Our next question is from Matt Summerville with D.A. Davidson.

Matt Summerville

Analyst

Just a couple of quick follow-ups. With this new modular data center system, if that's the right word Neil, does that unlock incremental TAM for you guys? And can you help me maybe understand the use case versus a system like that versus maybe the legacy, if you will, beat the offering?

Neil Brinker

Analyst

I don't believe it unlocks additional TAM. I think this is -- well, I'm certain it's a different product solution to solve for the speed at which the data center wants to add capacity in the global market. So traditionally, we would sell our systems to a system integrator. We would sell our systems to the end user and they would have a group of engineers and trades people that would assemble our product in the data center. Because the data center customers want to move quickly because it's literally a race to build capacity here they are looking for a more convenient way to start up their data centers. So they're looking for us to build modular DCs that they can plug and play. So essentially, our product in addition to some supply chain that they would traditionally buy, we would take that supply chain internally we would put the product together into a modular data center unit, it would go to the DC and it would be more of a plug-and-play versus more of a -- versus the assembly process that they go through today. So it's a conversion in terms of the data centers and it will allow them to move much quicker. So similar TAM but just the speed in which they can start-up a data center is accelerated because we do a lot of the work internally, and we build more of a system and advanced system for them that is easier for them to install.

Matt Summerville

Analyst

Just a couple of additional ones. As you sit here looking at that $1 billion data center target you have in terms of top line for fiscal '27. Are you more confident in attaining and/or beating that target, is that maybe part of the signal here with the doubling of chiller capacity in North America? How should we interpret that in the context of that target? And over time, Neil, do you start to think about strategic optionality for the DC business?

Neil Brinker

Analyst

Yes, for sure, I mean, if the rate of capacity that we're deploying it's about execution. I've become more confident every day as we've gone through the hard part. The hard part was building the relationships. The hard part was getting the customer profile. The hard part was providing and developing highly engineered products for our customers that are specific for their need purpose built specific highly engineered products for these customers. And we're through that. We've got that, and it's a matter of execution, build, produce, ship.
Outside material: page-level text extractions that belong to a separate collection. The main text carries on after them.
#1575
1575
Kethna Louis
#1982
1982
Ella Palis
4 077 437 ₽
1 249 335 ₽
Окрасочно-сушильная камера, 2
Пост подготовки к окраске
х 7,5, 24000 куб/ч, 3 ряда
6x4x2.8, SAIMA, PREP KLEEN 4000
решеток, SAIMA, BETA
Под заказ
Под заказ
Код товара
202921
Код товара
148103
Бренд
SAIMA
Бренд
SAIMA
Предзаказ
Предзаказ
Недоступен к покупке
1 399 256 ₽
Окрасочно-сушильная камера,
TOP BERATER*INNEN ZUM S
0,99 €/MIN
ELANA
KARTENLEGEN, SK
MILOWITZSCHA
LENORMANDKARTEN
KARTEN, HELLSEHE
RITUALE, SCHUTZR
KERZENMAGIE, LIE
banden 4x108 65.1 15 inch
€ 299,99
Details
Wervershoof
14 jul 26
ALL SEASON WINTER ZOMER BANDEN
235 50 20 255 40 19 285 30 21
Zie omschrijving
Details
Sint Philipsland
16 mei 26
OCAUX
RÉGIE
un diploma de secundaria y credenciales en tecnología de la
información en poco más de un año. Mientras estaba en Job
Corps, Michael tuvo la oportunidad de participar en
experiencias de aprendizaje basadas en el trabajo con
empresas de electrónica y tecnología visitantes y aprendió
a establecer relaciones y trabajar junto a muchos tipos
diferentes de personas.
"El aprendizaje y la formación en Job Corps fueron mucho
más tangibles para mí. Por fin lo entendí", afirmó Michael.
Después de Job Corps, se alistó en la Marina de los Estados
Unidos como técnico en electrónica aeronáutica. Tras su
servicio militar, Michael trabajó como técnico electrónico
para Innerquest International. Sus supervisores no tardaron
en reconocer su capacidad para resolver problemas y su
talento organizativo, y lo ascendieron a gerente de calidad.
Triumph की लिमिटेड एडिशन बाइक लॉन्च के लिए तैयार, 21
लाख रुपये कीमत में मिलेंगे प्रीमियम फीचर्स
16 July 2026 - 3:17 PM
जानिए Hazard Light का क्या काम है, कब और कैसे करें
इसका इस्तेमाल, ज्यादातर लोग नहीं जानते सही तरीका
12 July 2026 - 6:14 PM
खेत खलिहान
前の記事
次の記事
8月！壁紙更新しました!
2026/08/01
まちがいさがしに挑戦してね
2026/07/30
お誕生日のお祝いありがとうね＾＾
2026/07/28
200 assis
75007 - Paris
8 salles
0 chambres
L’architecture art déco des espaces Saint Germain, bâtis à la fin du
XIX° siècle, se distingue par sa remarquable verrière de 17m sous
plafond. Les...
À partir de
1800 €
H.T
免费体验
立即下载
And the more the more capacity that we put inside of North America, the more confident that I get.

Matt Summerville

Analyst

And then, Neil, just the question on potential strategic optionality as you further scale this business realizing that the vision extends beyond 27, certainly, given, in some instances, you have a three to five year broad look ahead. How are you thinking about that?

Neil Brinker

Analyst

I'm really focused on execution right now and making sure that we can deliver on the needs of our customers today. The pipeline is extremely healthy. And we're focused on the next 24 months because that's paramount. We have to stay in execution mode.

Operator

Operator

I am showing no further questions at this time. I'd like to turn the conference back to Kathy Powers.

Kathy Powers

Analyst

Thank you, and thanks to everyone for joining us this morning. A replay of the call will be available on our Web site in about two hours. We hope everyone has a great day.

Operator

Operator

This concludes today's conference. You may disconnect your lines at this time, and we thank you for your participation.